I do not play piano often enough.
It’s one of many things that seem to slip from my thoughts as day follows day follows day.
I don’t play piano often enough, I don’t meditate often enough, nor have I found the time to write, or the inclination to get back to the gym.
My days slip from work, to home, to work again. My leisure time has moved to shared time on the sofa, walking the dogs, and the minutae of everyday life. I put more value on these things than my hobbies (rightly so?).
I am failing at many things.
Yet I am happier than ever.
It’s taken me some time to realise, time to reassess the balance that my life has found and how the subtle shifting of weight that some things previously held (or perhaps I gave them) has brought me to where I am now. I’ve let go of some things, and embraced others.
It’s a shift in my thought processes prompted by many little reminders here and there, themselves made possible by a shift in my approach to social media (goodbye negative voices, hello positivity) that’s made me realise that none of these things are failures.
Every time I sit down at the piano is a success. It doesn’t matter if it’s only once a month.

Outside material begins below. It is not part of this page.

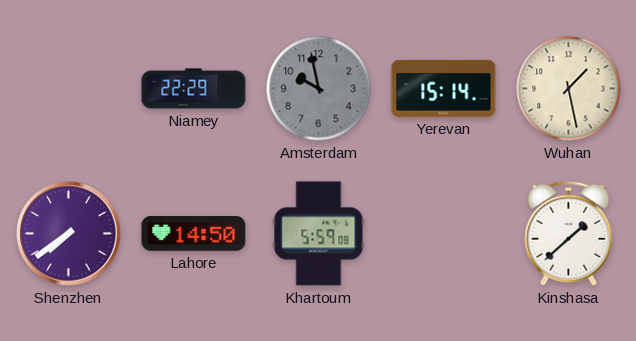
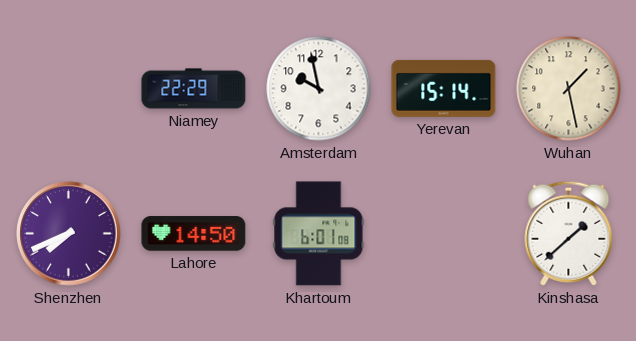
Amsterdam dial: grey -> white
Shenzhen: 7:39 -> 7:41
Khartoum: 5:59 -> 6:01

Every time I take time to stop and meditate for 10 minutes is a success. Every time I think about one of the two novels I have half-written is a success. And once I am past my (current) batch of physio I will get back to the gym a couple of times a week; success.
Recently there was an article doing the rounds about how people need to stop treating hobbies as things to get good at, instead we should enjoy them for what they are, a way to relax with no expectation. As I continue to step away from my old habits and learn to stop setting expectations, stop making plans, so I find myself failing more and more often. And it’s wonderful.